Thunderstoms and high tides are the kinds of things that one has to "deal with". Technology is created and therefore can be better or worse, accomodating or obstinant.

The future is not about being online all the time. The future is and has always been about having a choice. Not the binary have or not choice but the wide range of options that civilization brings through cultivation of ideas and technologies.
10. jasonw
this is such an old story, so much has happened let me add the links

Xbox response

o yea that guy got fired
13. Tumas
A Batman Arkham game without Rocksteady or confirmation from any of the voice cast of their return? I'll remain cautiously optimistic for now.
14. Steve Mortimer
When it comes to the xBox stuff, always on would be a deal breaker for me, but then so would mandatory Kinect installation (I don't have enough space for a kinect to work at all in my room and as it's a shared house I can take over the living room) so I had pretty much written off the whole thing anyway.
Chris Nelly
15. Aeryl
Here's EA's brilliant response to being named again.
Pritpaul Bains
16. Kickpuncher
@10 jasonw - Thanks! Those links are also available in paragraphs 2 and 3 of OP. :)

@13 Tumas - I'm a bit skeptical myself, even though it has Rocksteady's blessing. Will monitor closely...

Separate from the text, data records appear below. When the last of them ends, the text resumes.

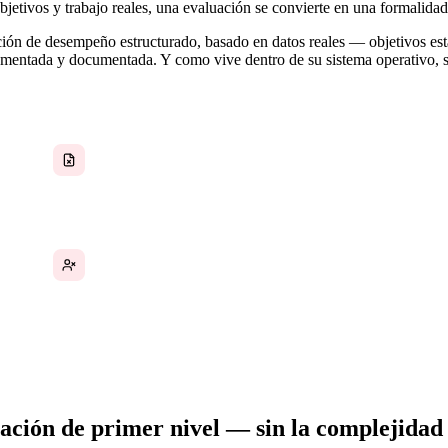
etivos y trabajo reales, una evaluación se convierte en una formalidad
ción de desempeño estructurado, basado en datos reales — objetivos est
mentada y documentada. Y como vive dentro de su sistema operativo, se 
Marcos de referencia inconsistentes en los que
cada responsable gestiona las evaluaciones de
forma diferente
Sin proceso de autoevaluación — los empleados
son receptores pasivos, no participantes
uación de primer nivel — sin la complejidad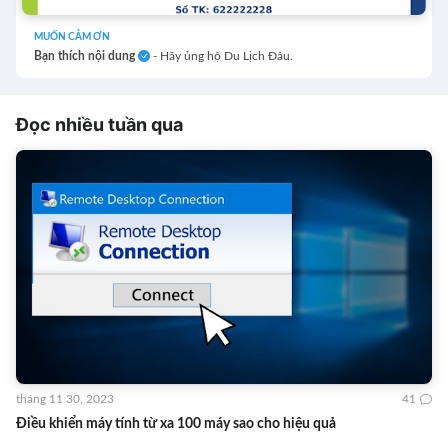
MUỐN CẢM ƠN
Bạn thích nội dung
- Hãy ủng hộ Du Lịch Đâu.
Đọc nhiều tuần qua
tháng 11 30, 2023
41
Điều khiển máy tính từ xa 100 máy sao cho hiệu quả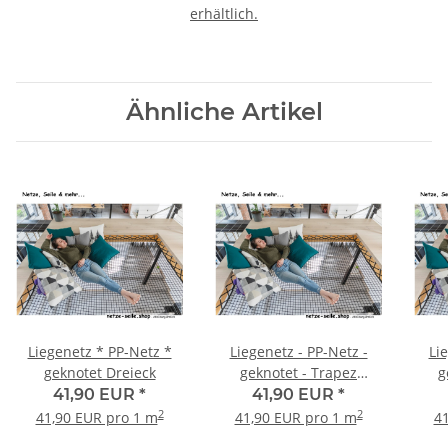
erhältlich.
Ähnliche Artikel
Liegenetz * PP-Netz *
Liegenetz - PP-Netz -
Li
geknotet Dreieck
geknotet - Trapez
g
(gleichschenklig)
41,90 EUR
*
41,90 EUR
*
2
2
41,90 EUR pro 1 m
41,90 EUR pro 1 m
41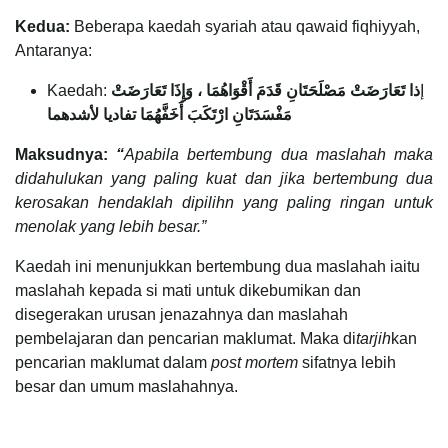
Kedua:
Beberapa kaedah syariah atau qawaid fiqhiyyah,
Antaranya:
Kaedah: إ
ذا تَعَارَضَتْ مَصْلَحَتَانِ قَدَمَ أَقْوَاهُمَا ، وَإِذَا تَعَارَضَتْ
مَفْسَدَتَانِ ارْتَكَبَ أَخَفَّهُمَا تفاديا لأشدهما
Maksudnya:
“
Apabila bertembung dua maslahah maka
didahulukan yang paling kuat dan jika bertembung dua
kerosakan hendaklah dipilihn yang paling ringan untuk
menolak yang lebih besar.”
Kaedah ini menunjukkan bertembung dua maslahah iaitu
maslahah kepada si mati untuk dikebumikan dan
disegerakan urusan jenazahnya dan maslahah
pembelajaran dan pencarian maklumat. Maka di
tarjih
kan
pencarian maklumat dalam
post mortem
sifatnya lebih
besar dan umum maslahahnya.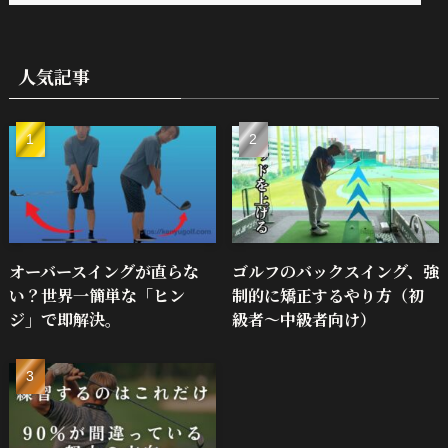
人気記事
オーバースイングが直らな
ゴルフのバックスイング、強
い？世界一簡単な「ヒン
制的に矯正するやり方（初
ジ」で即解決。
級者～中級者向け）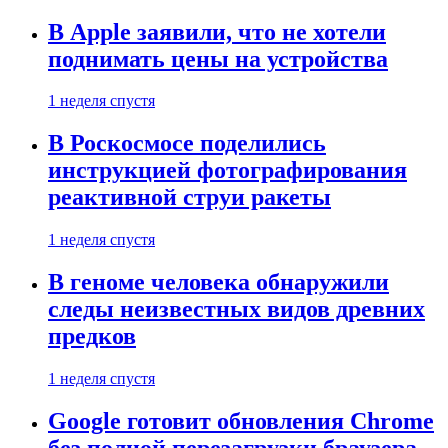
В Apple заявили, что не хотели
поднимать цены на устройства
1 неделя спустя
В Роскосмосе поделились
инструкцией фотографирования
реактивной струи ракеты
1 неделя спустя
В геноме человека обнаружили
следы неизвестных видов древних
предков
1 неделя спустя
Google готовит обновления Chrome
без полной перезагрузки браузера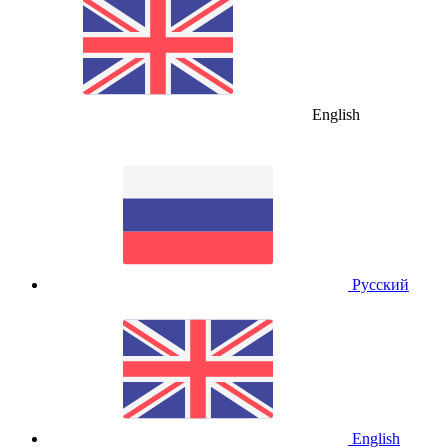
English
Русский
English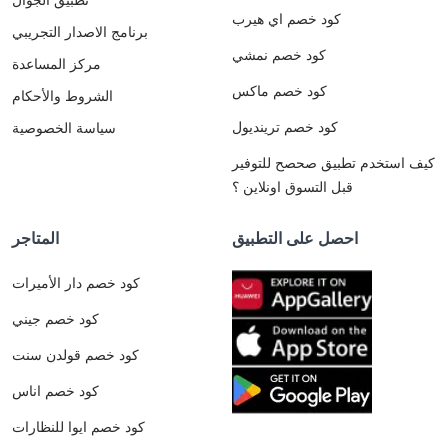
كود خصم اي هيرب
برنامج الاصدار التجريبي
كود خصم نمشي
مركز المساعدة
كود خصم ماكس
الشروط والأحكام
كود خصم ترينديول
سياسة الخصوصية
كيف استخدم تطبيق صحصح للتوفير
قبل التسوق اونلاين ؟
احصل على التطبيق
المتاجر
كود خصم دار الأميرات
كود خصم جيني
كود خصم قولدن سنت
كود خصم اناس
كود خصم ايوا للنظارات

@15 Aeryl - God I want that to be real. Fantastic.
Marcus W
17. toryx
Always online would be a dealbreaker for me. That kept me from buying Diablo 3 and it would keep me from buying any console that required it.
Kat Blom
18. pro_star
the always online thing is just silly. Guess what guys? Sure, the majority seem to live in areas with plentiful broadband connections, but what about those of us in rural areas? I'm only 45 minutes outside of a major city, we JUST got broadband this past year. Not everyone has it. Sure, there's satellite internet...which throttles you to no end, and the gods help you in slightly iffy weather...but really?
Jenny Kristine
19. jennygadget
I'm the youth specialist for my local library. We currently have an xbox w/ kinect set up in our program room for teens to use (among other things) afterschool.

An always online requirement could be a dealbreaker, depending on the details of how it works. These aren't MY kids. Also, the room is open to some kids under age 13. Aside from the fact that I just don't want to be making that decision for other people's kids (even if it's the library account they are using), we could be violating COPPA by doing so.

Also, what pro-star said @ 18. Do they think people come to use our computers because we have the latest software or something? As if.
20. jasonw
@16 well last night when they posted the atricle it was not, there was no mention of it at all.